TASK STATEMENT:
Please show every line in the entries below that includes the word "tracking".

SUPPLIED DATA:
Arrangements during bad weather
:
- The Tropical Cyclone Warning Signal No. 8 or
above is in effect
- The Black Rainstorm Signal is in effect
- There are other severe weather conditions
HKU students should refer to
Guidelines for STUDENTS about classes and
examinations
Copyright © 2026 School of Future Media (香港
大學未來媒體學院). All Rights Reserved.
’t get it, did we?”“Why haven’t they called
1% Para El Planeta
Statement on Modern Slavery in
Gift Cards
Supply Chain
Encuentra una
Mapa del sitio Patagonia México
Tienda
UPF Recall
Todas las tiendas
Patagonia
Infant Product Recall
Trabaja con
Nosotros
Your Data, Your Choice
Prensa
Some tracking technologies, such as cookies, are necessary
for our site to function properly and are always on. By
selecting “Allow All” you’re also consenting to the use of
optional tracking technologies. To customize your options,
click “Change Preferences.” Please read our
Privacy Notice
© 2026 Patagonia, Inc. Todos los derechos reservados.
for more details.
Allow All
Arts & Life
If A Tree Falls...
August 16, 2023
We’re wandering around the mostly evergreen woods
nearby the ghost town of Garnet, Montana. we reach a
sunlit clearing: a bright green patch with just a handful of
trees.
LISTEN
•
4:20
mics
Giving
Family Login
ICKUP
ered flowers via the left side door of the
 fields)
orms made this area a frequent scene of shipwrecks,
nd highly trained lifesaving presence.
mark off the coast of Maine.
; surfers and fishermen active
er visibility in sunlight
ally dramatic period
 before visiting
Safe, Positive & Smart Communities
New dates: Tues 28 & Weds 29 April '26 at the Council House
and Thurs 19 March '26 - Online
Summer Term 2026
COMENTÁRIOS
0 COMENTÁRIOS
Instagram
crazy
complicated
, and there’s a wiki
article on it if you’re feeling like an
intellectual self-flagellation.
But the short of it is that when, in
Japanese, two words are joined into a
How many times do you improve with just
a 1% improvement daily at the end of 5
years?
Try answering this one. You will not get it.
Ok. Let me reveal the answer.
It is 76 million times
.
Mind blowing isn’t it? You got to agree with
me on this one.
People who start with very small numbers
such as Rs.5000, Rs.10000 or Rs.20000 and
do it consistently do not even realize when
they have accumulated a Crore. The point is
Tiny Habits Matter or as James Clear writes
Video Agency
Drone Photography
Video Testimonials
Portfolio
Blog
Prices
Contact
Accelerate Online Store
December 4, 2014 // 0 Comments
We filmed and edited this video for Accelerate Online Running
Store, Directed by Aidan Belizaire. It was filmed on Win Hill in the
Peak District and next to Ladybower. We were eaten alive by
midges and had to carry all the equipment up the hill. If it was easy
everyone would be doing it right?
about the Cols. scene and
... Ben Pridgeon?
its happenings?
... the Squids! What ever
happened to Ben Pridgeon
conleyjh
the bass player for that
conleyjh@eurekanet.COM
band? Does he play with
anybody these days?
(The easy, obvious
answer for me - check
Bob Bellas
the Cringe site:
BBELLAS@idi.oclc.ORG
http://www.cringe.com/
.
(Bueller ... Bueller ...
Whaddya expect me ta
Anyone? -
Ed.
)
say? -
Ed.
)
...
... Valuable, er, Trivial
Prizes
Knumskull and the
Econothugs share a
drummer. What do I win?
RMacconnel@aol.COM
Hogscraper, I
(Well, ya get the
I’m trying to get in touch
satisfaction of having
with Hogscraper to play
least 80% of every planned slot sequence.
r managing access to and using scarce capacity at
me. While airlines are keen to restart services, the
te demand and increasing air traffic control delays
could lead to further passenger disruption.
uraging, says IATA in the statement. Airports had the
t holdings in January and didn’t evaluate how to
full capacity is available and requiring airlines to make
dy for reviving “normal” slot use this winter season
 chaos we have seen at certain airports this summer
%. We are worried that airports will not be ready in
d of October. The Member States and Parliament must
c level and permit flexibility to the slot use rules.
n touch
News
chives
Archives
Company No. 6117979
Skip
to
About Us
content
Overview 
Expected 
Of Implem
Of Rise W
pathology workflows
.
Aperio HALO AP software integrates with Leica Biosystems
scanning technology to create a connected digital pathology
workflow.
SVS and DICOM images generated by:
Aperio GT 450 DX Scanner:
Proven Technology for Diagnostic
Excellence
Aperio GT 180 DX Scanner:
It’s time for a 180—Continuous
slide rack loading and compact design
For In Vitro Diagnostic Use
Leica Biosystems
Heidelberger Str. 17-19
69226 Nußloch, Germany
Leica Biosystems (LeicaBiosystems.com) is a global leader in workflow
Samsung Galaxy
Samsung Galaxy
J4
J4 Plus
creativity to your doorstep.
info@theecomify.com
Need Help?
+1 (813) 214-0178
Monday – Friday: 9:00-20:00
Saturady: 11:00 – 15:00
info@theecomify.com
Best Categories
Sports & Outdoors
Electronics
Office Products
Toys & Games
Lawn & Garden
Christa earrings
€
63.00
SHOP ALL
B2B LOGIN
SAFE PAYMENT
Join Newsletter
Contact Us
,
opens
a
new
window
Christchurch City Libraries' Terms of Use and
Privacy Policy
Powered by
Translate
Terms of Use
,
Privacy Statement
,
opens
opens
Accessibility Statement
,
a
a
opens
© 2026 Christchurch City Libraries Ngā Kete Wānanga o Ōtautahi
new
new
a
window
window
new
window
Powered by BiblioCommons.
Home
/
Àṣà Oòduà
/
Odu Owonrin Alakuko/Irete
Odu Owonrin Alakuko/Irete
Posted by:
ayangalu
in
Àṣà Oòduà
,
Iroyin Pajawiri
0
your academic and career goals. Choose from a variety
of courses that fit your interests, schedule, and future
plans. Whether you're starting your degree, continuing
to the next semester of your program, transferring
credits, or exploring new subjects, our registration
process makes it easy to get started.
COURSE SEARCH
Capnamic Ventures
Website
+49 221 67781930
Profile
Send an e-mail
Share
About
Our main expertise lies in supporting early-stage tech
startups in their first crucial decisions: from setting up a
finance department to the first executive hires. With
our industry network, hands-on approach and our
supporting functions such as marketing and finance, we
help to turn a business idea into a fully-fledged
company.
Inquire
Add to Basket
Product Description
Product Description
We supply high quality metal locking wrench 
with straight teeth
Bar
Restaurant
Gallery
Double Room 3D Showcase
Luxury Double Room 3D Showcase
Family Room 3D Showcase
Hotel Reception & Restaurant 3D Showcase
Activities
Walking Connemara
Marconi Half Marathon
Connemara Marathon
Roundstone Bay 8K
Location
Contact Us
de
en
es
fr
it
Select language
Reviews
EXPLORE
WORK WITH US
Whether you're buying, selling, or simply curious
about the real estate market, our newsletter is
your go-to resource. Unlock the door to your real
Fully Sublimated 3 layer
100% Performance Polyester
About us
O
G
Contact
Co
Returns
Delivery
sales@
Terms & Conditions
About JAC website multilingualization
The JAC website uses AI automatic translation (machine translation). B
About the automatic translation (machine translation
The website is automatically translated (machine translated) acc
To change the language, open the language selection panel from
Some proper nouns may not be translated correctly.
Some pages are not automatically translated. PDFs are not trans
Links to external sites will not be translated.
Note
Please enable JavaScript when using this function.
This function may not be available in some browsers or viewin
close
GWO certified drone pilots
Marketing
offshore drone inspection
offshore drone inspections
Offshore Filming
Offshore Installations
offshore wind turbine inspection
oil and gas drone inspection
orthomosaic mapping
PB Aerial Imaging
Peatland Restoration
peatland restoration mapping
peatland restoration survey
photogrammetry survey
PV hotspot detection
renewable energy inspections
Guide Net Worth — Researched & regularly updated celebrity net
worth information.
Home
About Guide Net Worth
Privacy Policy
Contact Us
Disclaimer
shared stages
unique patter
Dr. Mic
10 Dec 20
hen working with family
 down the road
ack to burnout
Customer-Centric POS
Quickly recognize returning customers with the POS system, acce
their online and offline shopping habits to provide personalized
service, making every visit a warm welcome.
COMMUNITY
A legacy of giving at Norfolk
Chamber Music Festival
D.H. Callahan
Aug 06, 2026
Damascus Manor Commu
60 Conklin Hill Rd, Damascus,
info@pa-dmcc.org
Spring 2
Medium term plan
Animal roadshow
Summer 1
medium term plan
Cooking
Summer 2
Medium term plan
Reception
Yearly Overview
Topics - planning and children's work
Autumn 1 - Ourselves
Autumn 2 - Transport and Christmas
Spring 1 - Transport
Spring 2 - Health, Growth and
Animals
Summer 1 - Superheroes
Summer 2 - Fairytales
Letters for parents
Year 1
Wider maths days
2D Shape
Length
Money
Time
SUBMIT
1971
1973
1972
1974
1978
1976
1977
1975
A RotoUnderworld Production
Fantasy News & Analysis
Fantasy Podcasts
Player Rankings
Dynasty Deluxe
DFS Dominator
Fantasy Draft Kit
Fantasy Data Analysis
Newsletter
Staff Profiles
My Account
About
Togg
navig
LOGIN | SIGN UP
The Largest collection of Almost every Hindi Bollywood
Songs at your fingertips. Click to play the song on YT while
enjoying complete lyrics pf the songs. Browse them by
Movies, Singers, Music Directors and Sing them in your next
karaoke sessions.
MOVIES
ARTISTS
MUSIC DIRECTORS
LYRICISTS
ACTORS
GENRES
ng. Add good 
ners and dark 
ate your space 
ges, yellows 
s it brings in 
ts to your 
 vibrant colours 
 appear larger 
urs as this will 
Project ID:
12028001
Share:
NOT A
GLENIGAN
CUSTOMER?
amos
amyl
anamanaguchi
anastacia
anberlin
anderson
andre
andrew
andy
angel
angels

TASK OUTPUT:
Some tracking technologies, such as cookies, are necessary
optional tracking technologies. To customize your options,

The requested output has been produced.